In 2024, BAA Training became the sole provider of pilot training under the new Pilot Runway project.

=== Cadet Programs ===
As of 2024, BAA Training offers its own unique cadet programs with a job interview guarantee at two of its partner airlines. It also has a history of cadet programs with other operators, such as Small Planet Airlines, SmartLynx, Wizz Air, and Turkish Airlines. The vast majority of Wizz Air and Turkish Airlines cadets (182 in total) were employed by the respective airlines after the training.

Ab Initio
| ATPL Integrated (to get a commercial pilot license – CPL) | 16-18 months |
| ATPL Integrated Virtual (to get a commercial pilot license – CPL) |  |
| Multi-Crew Pilot License (to get an MPL license) | 24 months |
| CPL Modular (to get a CPL) | 18-36 months |
| Airline cadet programs (to get a CPL) BAA Training cadet program Indian cadet program | 18-22 months |
| PPL (to obtain a private pilot license – PPL) | 7 months |
| PPL Virtual (to get a private pilot license – PPL) |  |
| IFR |  |
| Multi-Engine Piston Rating (MEP) |  |
| NVFR |  |
| Flight Instructor (FI) |  |
| ATO Change |  |
| Hours building |  |
| Aviation English |  |

| Type Rating |  | Qualification courses |
| Airbus A320 | Type Rating | License conversion to EASA |
| Airbus A320 | Type Rating (DGCA) | Zero Flight Time Training (ZFT) |
| Airbus A320 | Cross Crew Qualification CCQ | Type Rating Refresher Training |
| ATR 42/72 | Type Rating | APS MCC |
| ATR 42/72 | Type Rating (DGCA) | Base training |
| ATR 72-600 | Type Rating | Jet Orientation Course (JOC) |
| ATR 72-600 | Type Rating (DGCA) | License Proficiency Check (LPC) |
| Boeing 737 CL + Difference to NG | Type Rating | Multi-Crew Cooperation (MCC) |
| Boeing 737 NG | Type Rating | Multi-Crew Cooperation Instructors (MCCI) |
| Boeing 737 NG | Type Rating (DGCA) | Synthetic Flight Instructor (SFI) |
| Boeing 757/767 | Type Rating | Type Rating Instructor (TRI) |
| Boeing 777 | Type Rating | Upset Prevention & Recovery Training (UPRT) |
| Boeing 747 | Type Rating |  |
| Boeing 737 MAX | Type Rating |  |
| Boeing 737 MAX | Type Rating (DGCA) |  |
| Boeing | Difference training (various options) |  |
| Bombardier CRJ 100/200 | Type Rating |  |
| Bombardier CRJ 700/900 | Type Rating |  |
| Bombardier Dash Q8-400 | Type Rating |  |
| Embraer 135/145 | Type Rating |  |
| Embraer 170/190 | Type Rating |  |

== Locations ==

=== Flight base in Lleida-Alguaire (Spain) ===
A flight base at Lleida-Alguaire International Airport in Spain ensures all-year-round student training.

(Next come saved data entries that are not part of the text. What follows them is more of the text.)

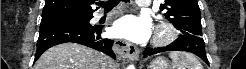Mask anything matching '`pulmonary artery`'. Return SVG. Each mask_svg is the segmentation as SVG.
<instances>
[{"label": "pulmonary artery", "mask_w": 246, "mask_h": 69, "mask_svg": "<svg viewBox=\"0 0 246 69\" xmlns=\"http://www.w3.org/2000/svg\"><path fill=\"white\" fill-rule=\"evenodd\" d=\"M138 7H146L149 5V2L147 1H136L135 2ZM102 14H98V17H100Z\"/></svg>", "instance_id": "obj_1"}]
</instances>
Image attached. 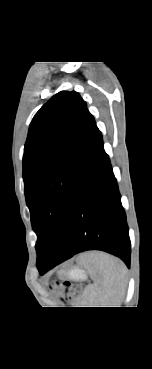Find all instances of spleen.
I'll return each instance as SVG.
<instances>
[{
    "label": "spleen",
    "mask_w": 152,
    "mask_h": 369,
    "mask_svg": "<svg viewBox=\"0 0 152 369\" xmlns=\"http://www.w3.org/2000/svg\"><path fill=\"white\" fill-rule=\"evenodd\" d=\"M94 283L85 287L81 305L88 307H117L126 290L125 265L118 259L102 253L92 252L85 261Z\"/></svg>",
    "instance_id": "1"
}]
</instances>
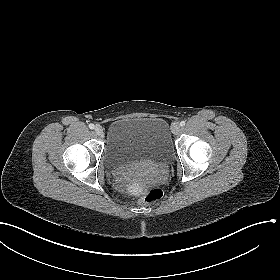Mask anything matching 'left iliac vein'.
<instances>
[{
	"label": "left iliac vein",
	"mask_w": 280,
	"mask_h": 280,
	"mask_svg": "<svg viewBox=\"0 0 280 280\" xmlns=\"http://www.w3.org/2000/svg\"><path fill=\"white\" fill-rule=\"evenodd\" d=\"M180 125L178 123L173 124L171 130L173 134H178L180 131Z\"/></svg>",
	"instance_id": "1"
}]
</instances>
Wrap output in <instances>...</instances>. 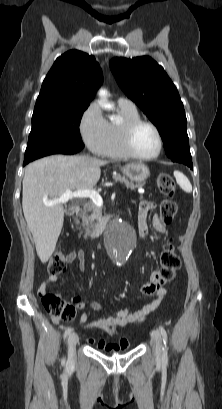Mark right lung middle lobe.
I'll list each match as a JSON object with an SVG mask.
<instances>
[{
	"instance_id": "right-lung-middle-lobe-1",
	"label": "right lung middle lobe",
	"mask_w": 222,
	"mask_h": 409,
	"mask_svg": "<svg viewBox=\"0 0 222 409\" xmlns=\"http://www.w3.org/2000/svg\"><path fill=\"white\" fill-rule=\"evenodd\" d=\"M89 104H62L34 109L24 162L51 154H74L84 144L78 130Z\"/></svg>"
}]
</instances>
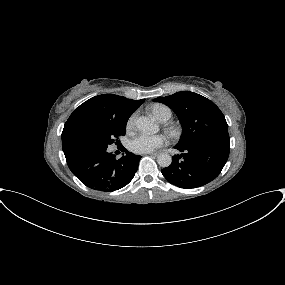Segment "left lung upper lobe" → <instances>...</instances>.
I'll list each match as a JSON object with an SVG mask.
<instances>
[{"label": "left lung upper lobe", "mask_w": 285, "mask_h": 285, "mask_svg": "<svg viewBox=\"0 0 285 285\" xmlns=\"http://www.w3.org/2000/svg\"><path fill=\"white\" fill-rule=\"evenodd\" d=\"M154 101L169 106L178 116L183 132L177 146L204 140L230 143L225 117L211 100L194 92L181 91Z\"/></svg>", "instance_id": "left-lung-upper-lobe-1"}]
</instances>
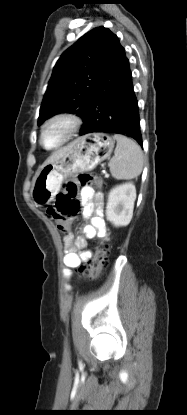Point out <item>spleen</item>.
Masks as SVG:
<instances>
[{
    "instance_id": "1",
    "label": "spleen",
    "mask_w": 187,
    "mask_h": 415,
    "mask_svg": "<svg viewBox=\"0 0 187 415\" xmlns=\"http://www.w3.org/2000/svg\"><path fill=\"white\" fill-rule=\"evenodd\" d=\"M117 145L109 162L110 172L115 179L137 178L143 169V153L132 139L115 134Z\"/></svg>"
}]
</instances>
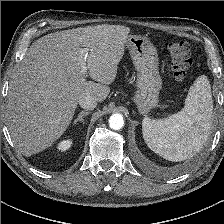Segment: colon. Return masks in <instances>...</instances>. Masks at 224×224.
I'll list each match as a JSON object with an SVG mask.
<instances>
[{
  "label": "colon",
  "mask_w": 224,
  "mask_h": 224,
  "mask_svg": "<svg viewBox=\"0 0 224 224\" xmlns=\"http://www.w3.org/2000/svg\"><path fill=\"white\" fill-rule=\"evenodd\" d=\"M165 48L170 55V67L174 78L177 81L184 80L192 66L188 43L184 41H170L166 43Z\"/></svg>",
  "instance_id": "obj_1"
}]
</instances>
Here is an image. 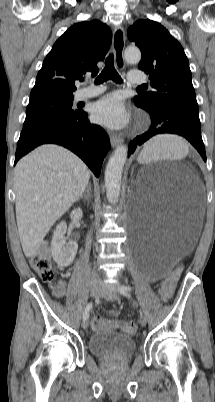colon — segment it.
I'll use <instances>...</instances> for the list:
<instances>
[{
  "label": "colon",
  "instance_id": "5ec220e1",
  "mask_svg": "<svg viewBox=\"0 0 215 402\" xmlns=\"http://www.w3.org/2000/svg\"><path fill=\"white\" fill-rule=\"evenodd\" d=\"M32 266L44 281L50 282L54 278L50 259L46 252L38 253L32 260ZM179 275L180 270H176L162 283V289H159L158 291L159 298H172L176 280L178 279ZM116 325H118L126 334H135L137 331V326L133 322H121L119 324H115L114 322L102 318H95L92 320V329L95 331L112 328Z\"/></svg>",
  "mask_w": 215,
  "mask_h": 402
}]
</instances>
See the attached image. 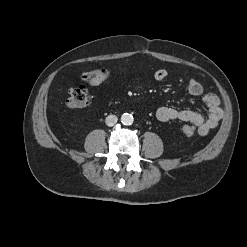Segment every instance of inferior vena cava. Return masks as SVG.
I'll return each mask as SVG.
<instances>
[{"label":"inferior vena cava","mask_w":247,"mask_h":247,"mask_svg":"<svg viewBox=\"0 0 247 247\" xmlns=\"http://www.w3.org/2000/svg\"><path fill=\"white\" fill-rule=\"evenodd\" d=\"M118 118L116 115H108L105 119V123L107 126H114L117 122Z\"/></svg>","instance_id":"1"}]
</instances>
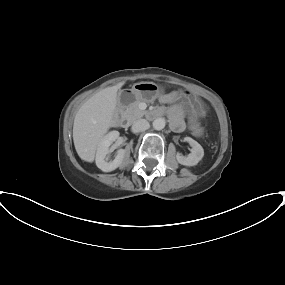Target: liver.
Listing matches in <instances>:
<instances>
[{"label": "liver", "instance_id": "6515ba94", "mask_svg": "<svg viewBox=\"0 0 285 285\" xmlns=\"http://www.w3.org/2000/svg\"><path fill=\"white\" fill-rule=\"evenodd\" d=\"M123 82L107 87L89 98L78 110L73 125V141L77 154L86 162H93L98 145L114 124L117 92Z\"/></svg>", "mask_w": 285, "mask_h": 285}]
</instances>
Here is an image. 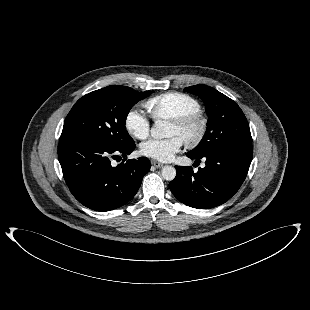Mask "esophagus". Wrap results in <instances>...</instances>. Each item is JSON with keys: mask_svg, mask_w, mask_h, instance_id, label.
I'll use <instances>...</instances> for the list:
<instances>
[{"mask_svg": "<svg viewBox=\"0 0 310 310\" xmlns=\"http://www.w3.org/2000/svg\"><path fill=\"white\" fill-rule=\"evenodd\" d=\"M152 165L156 168H162L163 164L158 161H152Z\"/></svg>", "mask_w": 310, "mask_h": 310, "instance_id": "esophagus-1", "label": "esophagus"}]
</instances>
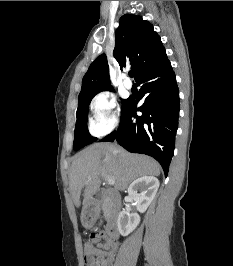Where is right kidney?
<instances>
[{"instance_id":"obj_1","label":"right kidney","mask_w":233,"mask_h":266,"mask_svg":"<svg viewBox=\"0 0 233 266\" xmlns=\"http://www.w3.org/2000/svg\"><path fill=\"white\" fill-rule=\"evenodd\" d=\"M158 188L159 181L154 176H142L130 184L128 194L135 202L138 212L144 213L147 210ZM139 223L140 216L137 213H130L129 209H124L117 220L118 230L123 236L130 234Z\"/></svg>"}]
</instances>
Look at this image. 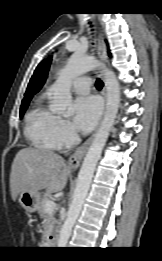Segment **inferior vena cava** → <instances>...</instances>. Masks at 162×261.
I'll list each match as a JSON object with an SVG mask.
<instances>
[{"instance_id":"obj_1","label":"inferior vena cava","mask_w":162,"mask_h":261,"mask_svg":"<svg viewBox=\"0 0 162 261\" xmlns=\"http://www.w3.org/2000/svg\"><path fill=\"white\" fill-rule=\"evenodd\" d=\"M76 141H77V142H79V141H80V138H79L78 136L76 137Z\"/></svg>"}]
</instances>
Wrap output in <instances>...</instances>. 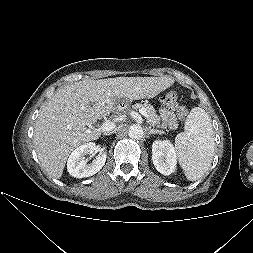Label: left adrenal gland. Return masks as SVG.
<instances>
[{"instance_id":"left-adrenal-gland-1","label":"left adrenal gland","mask_w":253,"mask_h":253,"mask_svg":"<svg viewBox=\"0 0 253 253\" xmlns=\"http://www.w3.org/2000/svg\"><path fill=\"white\" fill-rule=\"evenodd\" d=\"M148 133L149 134H157V133H159V134H163L164 132H162V131H159V130H156V129H152L150 126L148 127Z\"/></svg>"}]
</instances>
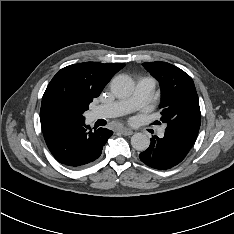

=== BAA Training Lithuania ===
BAA Training Lithuania is the academy’s headquarters, a pilot ground school and a training center with four full flight simulators

=== BAA Training Vietnam ===
The subsidiary in Asia operates two full flight simulators along with other advanced training equipment, serving students from Vietnam and neighboring countries, such as Thailand, Cambodia and Malaysia.

BAA Training Spain

BAA Training Spain training center near Barcelona-El Prat Airport is home to 3 full flight simulators and two flight training devices.

BAA Training France

A training facility near Paris Orly Airport equipped with six simulator bays and four FFSs.